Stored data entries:

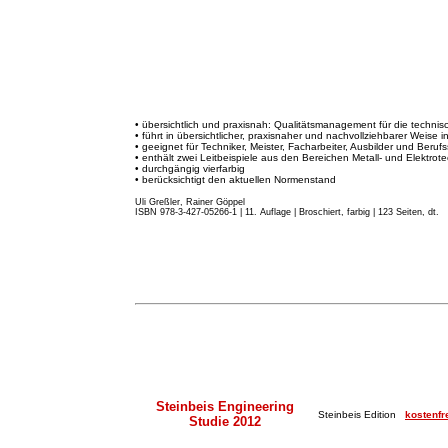
• übersichtlich und praxisnah: Qualitätsmanagement für die techni
• führt in übersichtlicher, praxisnaher und nachvollziehbarer Weise 
• geeignet für Techniker, Meister, Facharbeiter, Ausbilder und Beruf
• enthält zwei Leitbeispiele aus den Bereichen Metall- und Elektrote
• durchgängig vierfarbig
• berücksichtigt den aktuellen Normenstand
Uli Greßler, Rainer Göppel
ISBN 978-3-427-05266-1 | 11. Auflage
|
Broschiert, farbig | 123 Seiten, dt.
Steinbeis Engineering
Steinbeis Edition
kostenfr
Studie 2012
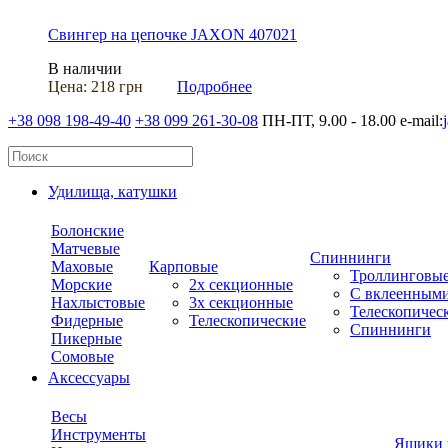
Свингер на цепочке JAXON 407021
В наличии
Цена:
218 грн
Подробнее
+38 098 198-49-40
+38 099 261-30-08
ПН-ПТ, 9.00 - 18.00
e-mail:
Удилища, катушки
Болонские
Матчевые
Спиннинги
Маховые
Карповые
Троллинговы
Морские
2х секционные
С вклеенным
Нахлыстовые
3х секционные
Телескопичес
Фидерные
Телескопические
Спиннинги
Пикерные
Сомовые
Аксессуары
Весы
Инструменты
Ящики 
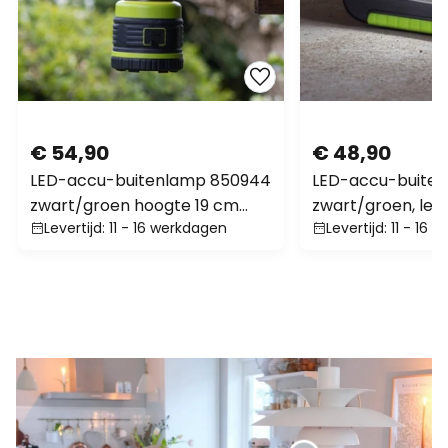
€ 54,90
€ 48,90
LED-accu-buitenlamp 850944
LED-accu-buiten
zwart/groen hoogte 19 cm
zwart/groen, len
Levertijd: 11 - 16 werkdagen
Levertijd: 11 - 16
kunststof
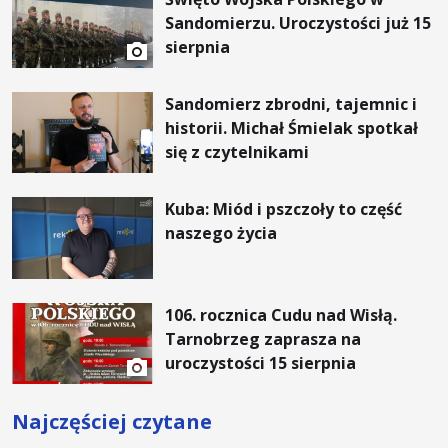
Sandomierzu. Uroczystości już 15
sierpnia
Sandomierz zbrodni, tajemnic i
historii. Michał Śmielak spotkał
się z czytelnikami
Kuba: Miód i pszczoły to część
naszego życia
106. rocznica Cudu nad Wisłą.
Tarnobrzeg zaprasza na
uroczystości 15 sierpnia
Najczęściej czytane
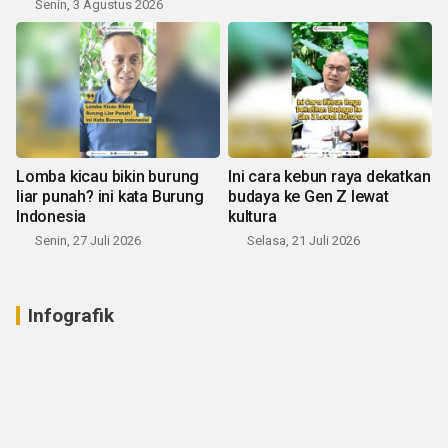
Senin, 3 Agustus 2026
Lomba kicau bikin burung
Ini cara kebun raya dekatkan
liar punah? ini kata Burung
budaya ke Gen Z lewat
Indonesia
kultura
Senin, 27 Juli 2026
Selasa, 21 Juli 2026
Infografik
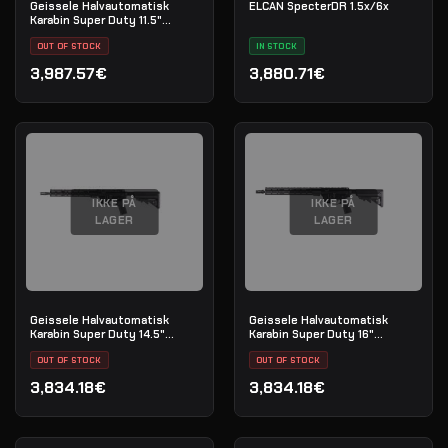
Geissele Halvautomatisk
ELCAN SpecterDR 1.5x/6x
Karabin Super Duty 11.5"
5.56MM - Black
OUT OF STOCK
IN STOCK
3,987.57€
3,880.71€
IKKE PÅ
IKKE PÅ
LAGER
LAGER
Geissele Halvautomatisk
Geissele Halvautomatisk
Karabin Super Duty 14.5"
Karabin Super Duty 16"
5.56MM - Luna Black
5.56MM - Luna Black
OUT OF STOCK
OUT OF STOCK
3,834.18€
3,834.18€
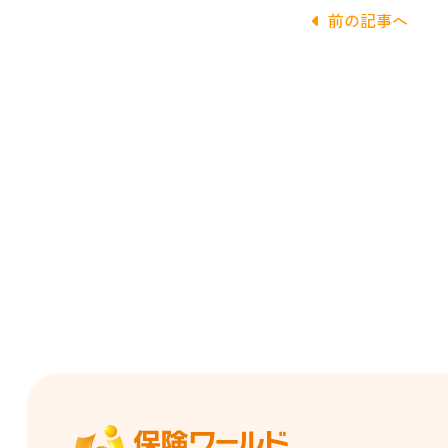
前の記事へ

Work order:
Only the lines from the one containing "LED-accu-buitenlamp 850944" through the end of the records above should be retyped, exactly as they stand, with any pictures left out.

Solution to the problem:
LED-accu-buitenlamp 850944
LED-accu-buiten
zwart/groen hoogte 19 cm
zwart/groen, len
Levertijd: 11 - 16 werkdagen
Levertijd: 11 - 16
kunststof
Sandomierzu. Uroczystości już 15
sierpnia
Sandomierz zbrodni, tajemnic i
historii. Michał Śmielak spotkał
się z czytelnikami
Kuba: Miód i pszczoły to część
naszego życia
106. rocznica Cudu nad Wisłą.
Tarnobrzeg zaprasza na
uroczystości 15 sierpnia
Najczęściej czytane
Senin, 3 Agustus 2026
Lomba kicau bikin burung
Ini cara kebun raya dekatkan
liar punah? ini kata Burung
budaya ke Gen Z lewat
Indonesia
kultura
Senin, 27 Juli 2026
Selasa, 21 Juli 2026
Infografik
Geissele Halvautomatisk
ELCAN SpecterDR 1.5x/6x
Karabin Super Duty 11.5"
5.56MM - Black
OUT OF STOCK
IN STOCK
3,987.57€
3,880.71€
IKKE PÅ
IKKE PÅ
LAGER
LAGER
Geissele Halvautomatisk
Geissele Halvautomatisk
Karabin Super Duty 14.5"
Karabin Super Duty 16"
5.56MM - Luna Black
5.56MM - Luna Black
OUT OF STOCK
OUT OF STOCK
3,834.18€
3,834.18€
前の記事へ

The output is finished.